LIMITATION OF LIABILITY
The Software is provided by the Vendor and accepted by the Licensee “as is”. Liability of the Vendor will be limited to a maximum of the original purchase price of the Software. The Vendor will not be liable for any general, special, incidental or consequential damages including, but not limited to, loss of production, loss of profits, loss of revenue, loss of data, or any other business or economic disadvantage suffered by the Licensee arising out of the use or failure to use the Software.
The Vendor makes no warranty expressed or implied regarding the fitness of the Software for a particular purpose or that the Software will be suitable or appropriate for the specific requirements of the Licensee.
The Vendor does not warrant that use of the Software will be uninterrupted or error-free. The Licensee accepts that software in general is prone to bugs and flaws within an acceptable level as determined in the industry.

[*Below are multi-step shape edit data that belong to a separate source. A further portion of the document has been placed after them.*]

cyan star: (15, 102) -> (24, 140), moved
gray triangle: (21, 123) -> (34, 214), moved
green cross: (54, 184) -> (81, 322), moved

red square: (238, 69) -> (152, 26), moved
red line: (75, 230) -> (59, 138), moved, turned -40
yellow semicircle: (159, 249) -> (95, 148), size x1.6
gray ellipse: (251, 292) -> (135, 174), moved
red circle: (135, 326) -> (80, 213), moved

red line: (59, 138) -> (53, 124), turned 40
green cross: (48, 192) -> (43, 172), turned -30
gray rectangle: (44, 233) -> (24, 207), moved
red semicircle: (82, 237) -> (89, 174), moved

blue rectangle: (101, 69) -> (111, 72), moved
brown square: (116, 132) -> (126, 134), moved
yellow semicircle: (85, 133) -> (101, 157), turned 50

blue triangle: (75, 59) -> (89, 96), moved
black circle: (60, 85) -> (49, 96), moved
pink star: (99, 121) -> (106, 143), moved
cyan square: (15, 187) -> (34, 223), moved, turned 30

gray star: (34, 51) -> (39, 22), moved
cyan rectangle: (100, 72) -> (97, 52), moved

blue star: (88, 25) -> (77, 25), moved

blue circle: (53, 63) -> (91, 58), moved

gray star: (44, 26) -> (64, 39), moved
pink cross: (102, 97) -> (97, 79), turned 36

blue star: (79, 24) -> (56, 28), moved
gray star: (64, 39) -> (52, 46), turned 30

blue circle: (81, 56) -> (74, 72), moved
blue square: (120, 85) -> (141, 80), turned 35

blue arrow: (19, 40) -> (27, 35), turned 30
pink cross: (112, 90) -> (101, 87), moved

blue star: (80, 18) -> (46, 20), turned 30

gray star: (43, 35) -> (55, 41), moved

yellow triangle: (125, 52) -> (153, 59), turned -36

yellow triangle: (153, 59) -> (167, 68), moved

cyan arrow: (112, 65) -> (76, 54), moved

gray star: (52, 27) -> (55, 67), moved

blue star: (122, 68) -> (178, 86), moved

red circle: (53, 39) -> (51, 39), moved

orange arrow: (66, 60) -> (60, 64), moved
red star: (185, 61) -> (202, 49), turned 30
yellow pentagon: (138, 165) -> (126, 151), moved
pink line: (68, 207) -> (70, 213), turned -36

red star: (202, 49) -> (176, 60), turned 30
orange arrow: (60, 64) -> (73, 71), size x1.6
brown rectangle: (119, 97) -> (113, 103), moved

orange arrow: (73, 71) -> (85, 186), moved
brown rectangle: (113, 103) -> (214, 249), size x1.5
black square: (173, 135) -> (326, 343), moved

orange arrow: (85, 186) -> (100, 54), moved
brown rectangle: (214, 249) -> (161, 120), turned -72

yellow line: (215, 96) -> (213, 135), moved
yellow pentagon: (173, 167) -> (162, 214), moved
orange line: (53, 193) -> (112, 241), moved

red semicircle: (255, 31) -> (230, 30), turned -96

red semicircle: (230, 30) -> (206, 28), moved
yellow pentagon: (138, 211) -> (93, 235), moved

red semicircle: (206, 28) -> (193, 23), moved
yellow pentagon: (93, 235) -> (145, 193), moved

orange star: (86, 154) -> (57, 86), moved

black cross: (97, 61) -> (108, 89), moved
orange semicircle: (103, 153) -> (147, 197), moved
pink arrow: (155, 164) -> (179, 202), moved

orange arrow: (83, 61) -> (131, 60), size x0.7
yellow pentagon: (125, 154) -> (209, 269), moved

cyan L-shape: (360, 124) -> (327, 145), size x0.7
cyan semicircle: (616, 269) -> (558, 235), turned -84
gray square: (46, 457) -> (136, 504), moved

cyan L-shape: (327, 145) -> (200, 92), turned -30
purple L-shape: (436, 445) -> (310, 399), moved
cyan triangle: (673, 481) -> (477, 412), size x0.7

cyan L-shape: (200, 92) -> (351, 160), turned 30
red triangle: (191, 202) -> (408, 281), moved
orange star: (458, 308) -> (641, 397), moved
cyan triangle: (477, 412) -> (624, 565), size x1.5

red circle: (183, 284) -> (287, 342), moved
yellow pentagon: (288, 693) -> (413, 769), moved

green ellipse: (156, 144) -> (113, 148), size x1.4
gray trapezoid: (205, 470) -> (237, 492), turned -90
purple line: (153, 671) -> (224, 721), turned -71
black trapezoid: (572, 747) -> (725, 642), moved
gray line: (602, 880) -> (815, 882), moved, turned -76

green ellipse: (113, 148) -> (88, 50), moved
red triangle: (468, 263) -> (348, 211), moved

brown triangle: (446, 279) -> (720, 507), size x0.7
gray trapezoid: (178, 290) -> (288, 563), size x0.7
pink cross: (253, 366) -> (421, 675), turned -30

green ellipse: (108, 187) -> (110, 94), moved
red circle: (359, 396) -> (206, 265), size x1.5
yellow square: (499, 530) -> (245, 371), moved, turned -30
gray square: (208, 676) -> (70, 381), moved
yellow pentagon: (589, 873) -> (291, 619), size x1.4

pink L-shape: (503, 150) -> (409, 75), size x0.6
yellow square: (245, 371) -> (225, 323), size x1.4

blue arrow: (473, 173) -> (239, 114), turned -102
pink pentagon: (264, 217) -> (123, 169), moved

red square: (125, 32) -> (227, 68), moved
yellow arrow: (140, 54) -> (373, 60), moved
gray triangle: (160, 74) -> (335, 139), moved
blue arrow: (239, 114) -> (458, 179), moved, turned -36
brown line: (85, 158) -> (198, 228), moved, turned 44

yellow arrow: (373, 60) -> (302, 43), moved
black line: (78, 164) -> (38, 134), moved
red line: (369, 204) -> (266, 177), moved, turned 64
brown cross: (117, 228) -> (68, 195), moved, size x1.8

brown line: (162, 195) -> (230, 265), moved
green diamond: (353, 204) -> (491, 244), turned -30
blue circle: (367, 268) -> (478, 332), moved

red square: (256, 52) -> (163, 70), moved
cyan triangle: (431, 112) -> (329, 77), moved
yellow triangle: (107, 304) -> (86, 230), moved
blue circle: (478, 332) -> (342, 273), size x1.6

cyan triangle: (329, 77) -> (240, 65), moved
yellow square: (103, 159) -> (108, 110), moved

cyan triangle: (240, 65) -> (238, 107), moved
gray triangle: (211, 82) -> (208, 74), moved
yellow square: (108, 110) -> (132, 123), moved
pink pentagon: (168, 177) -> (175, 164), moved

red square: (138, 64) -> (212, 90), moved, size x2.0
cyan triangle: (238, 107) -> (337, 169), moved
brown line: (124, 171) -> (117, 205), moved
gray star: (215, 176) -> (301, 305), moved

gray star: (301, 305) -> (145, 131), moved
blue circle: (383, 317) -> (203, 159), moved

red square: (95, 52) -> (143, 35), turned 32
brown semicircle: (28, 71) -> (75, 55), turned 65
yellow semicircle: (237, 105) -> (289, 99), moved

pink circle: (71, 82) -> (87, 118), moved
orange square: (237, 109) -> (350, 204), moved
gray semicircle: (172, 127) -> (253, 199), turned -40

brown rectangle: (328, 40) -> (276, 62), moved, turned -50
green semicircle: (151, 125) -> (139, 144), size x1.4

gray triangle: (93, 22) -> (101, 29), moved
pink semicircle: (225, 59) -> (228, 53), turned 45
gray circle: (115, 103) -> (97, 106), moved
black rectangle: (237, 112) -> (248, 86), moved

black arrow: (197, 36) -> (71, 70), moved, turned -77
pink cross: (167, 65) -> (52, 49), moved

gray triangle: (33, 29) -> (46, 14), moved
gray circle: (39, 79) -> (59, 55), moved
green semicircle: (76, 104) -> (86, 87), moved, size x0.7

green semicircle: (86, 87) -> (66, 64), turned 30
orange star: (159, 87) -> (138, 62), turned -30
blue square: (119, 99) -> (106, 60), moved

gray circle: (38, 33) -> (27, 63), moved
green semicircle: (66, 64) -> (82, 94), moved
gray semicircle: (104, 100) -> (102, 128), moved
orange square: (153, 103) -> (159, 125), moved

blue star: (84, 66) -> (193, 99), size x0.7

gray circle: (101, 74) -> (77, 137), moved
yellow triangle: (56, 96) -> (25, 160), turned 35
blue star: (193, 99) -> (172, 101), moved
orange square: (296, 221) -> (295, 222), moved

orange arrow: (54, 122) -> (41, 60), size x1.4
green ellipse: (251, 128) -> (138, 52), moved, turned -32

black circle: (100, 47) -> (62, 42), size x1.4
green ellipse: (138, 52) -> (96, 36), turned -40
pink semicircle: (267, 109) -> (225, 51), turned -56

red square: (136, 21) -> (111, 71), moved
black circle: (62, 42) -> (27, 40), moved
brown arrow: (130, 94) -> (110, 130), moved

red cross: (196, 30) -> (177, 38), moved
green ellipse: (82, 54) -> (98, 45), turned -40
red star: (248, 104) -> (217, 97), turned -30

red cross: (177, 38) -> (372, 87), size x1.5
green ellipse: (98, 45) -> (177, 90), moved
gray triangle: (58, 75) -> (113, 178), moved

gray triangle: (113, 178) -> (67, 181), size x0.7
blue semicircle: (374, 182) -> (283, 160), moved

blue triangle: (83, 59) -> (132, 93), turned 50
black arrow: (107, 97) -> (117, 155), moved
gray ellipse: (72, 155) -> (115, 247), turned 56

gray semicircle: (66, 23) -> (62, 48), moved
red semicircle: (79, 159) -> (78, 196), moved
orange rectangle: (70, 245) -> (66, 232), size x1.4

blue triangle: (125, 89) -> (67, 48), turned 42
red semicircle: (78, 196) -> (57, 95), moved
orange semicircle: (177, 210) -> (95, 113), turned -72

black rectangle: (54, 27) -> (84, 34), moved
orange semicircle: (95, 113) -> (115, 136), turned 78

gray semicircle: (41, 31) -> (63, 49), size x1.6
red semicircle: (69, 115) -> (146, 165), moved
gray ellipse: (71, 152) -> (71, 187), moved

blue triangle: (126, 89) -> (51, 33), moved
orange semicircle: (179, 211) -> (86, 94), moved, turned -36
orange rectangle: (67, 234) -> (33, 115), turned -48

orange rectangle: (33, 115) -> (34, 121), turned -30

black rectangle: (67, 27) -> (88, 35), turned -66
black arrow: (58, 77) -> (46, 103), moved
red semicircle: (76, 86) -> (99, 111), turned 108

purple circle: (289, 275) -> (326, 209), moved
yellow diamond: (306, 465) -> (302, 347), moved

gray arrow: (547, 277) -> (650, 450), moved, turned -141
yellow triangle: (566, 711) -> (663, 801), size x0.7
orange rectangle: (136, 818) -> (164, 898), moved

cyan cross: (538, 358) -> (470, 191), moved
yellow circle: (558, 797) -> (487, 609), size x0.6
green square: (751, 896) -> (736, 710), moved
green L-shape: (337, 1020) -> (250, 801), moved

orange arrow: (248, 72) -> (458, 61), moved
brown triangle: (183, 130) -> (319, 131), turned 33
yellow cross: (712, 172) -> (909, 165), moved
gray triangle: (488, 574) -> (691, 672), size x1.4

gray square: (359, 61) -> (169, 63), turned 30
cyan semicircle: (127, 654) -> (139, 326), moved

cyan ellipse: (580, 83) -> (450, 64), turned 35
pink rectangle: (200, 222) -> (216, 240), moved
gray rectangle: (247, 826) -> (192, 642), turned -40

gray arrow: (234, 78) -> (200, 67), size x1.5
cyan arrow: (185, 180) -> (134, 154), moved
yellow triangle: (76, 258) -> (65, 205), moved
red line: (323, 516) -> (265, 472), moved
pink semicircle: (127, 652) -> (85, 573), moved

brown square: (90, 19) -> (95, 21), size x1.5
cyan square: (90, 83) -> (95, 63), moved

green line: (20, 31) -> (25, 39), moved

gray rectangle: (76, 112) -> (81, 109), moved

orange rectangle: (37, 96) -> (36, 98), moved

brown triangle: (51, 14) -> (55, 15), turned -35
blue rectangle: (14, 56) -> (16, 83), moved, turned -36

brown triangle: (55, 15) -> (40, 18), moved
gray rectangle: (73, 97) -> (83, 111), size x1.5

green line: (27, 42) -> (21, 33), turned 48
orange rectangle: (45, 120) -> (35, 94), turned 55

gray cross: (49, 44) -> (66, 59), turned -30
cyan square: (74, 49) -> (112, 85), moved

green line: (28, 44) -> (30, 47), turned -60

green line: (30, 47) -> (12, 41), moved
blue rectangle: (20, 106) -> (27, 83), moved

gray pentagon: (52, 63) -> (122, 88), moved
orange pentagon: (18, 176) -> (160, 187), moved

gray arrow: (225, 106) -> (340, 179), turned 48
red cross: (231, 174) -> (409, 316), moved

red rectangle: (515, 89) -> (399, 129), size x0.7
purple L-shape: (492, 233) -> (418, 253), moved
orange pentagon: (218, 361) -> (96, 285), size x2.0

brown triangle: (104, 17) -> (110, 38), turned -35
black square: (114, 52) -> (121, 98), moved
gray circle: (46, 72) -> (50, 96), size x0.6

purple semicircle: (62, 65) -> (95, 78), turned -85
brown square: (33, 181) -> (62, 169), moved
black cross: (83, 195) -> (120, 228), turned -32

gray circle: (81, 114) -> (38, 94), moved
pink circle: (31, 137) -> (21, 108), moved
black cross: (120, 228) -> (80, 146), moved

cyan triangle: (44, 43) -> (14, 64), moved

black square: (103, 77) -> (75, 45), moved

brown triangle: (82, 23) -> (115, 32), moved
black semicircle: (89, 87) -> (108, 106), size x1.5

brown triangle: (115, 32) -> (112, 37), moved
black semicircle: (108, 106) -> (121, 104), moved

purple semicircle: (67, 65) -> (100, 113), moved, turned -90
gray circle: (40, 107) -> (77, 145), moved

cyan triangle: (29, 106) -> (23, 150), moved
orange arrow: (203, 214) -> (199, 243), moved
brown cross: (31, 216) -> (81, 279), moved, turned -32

WARRANTS AND REPRESENTATIONS
The Vendor warrants and represents that it is the copyright holder of the Software. The Vendor warrants and represents that granting the license to use this Software is not in violation of any other agreement, copyright or applicable statute.
Other third-party license agreements may apply:
Inductive Automation: https://inductiveautomation.com/ignition/license
Rockwell Automation: https://www.rockwellautomation.com/content/dam/rockwell-automation/sites/downloads/pdf/Rockwell-EULA-and-Addendum_English-Final2019.pdf
Others, project dependant.
All terms, conditions and obligations of this Agreement will be deemed to be accepted by the Licensee (“Acceptance”) on installation of the Software on the first computer.
The term of this Agreement will begin on Acceptance and is perpetual.
This Agreement will be terminated, and the License forfeited where the Licensee has failed to comply with any of the terms of this Agreement or is in breach of this Agreement. On termination of this Agreement for any reason, the Licensee will promptly destroy the Software or return the Software to the Vendor.
The Parties to this Agreement submit to the jurisdiction of the courts of the State of New Hampshire for the enforcement of this Agreement or any arbitration award or decision arising from this Agreement. This Agreement will be enforced or construed according to the laws of the State of New Hampshire.
This Agreement can only be modified in writing signed by both the Vendor and the Licensee.
This Agreement does not create or imply any relationship in agency or partnership between the Vendor and the Licensee.
This Agreement and the terms and conditions contained in this Agreement apply to and are binding upon the Vendor’s successors and assigns.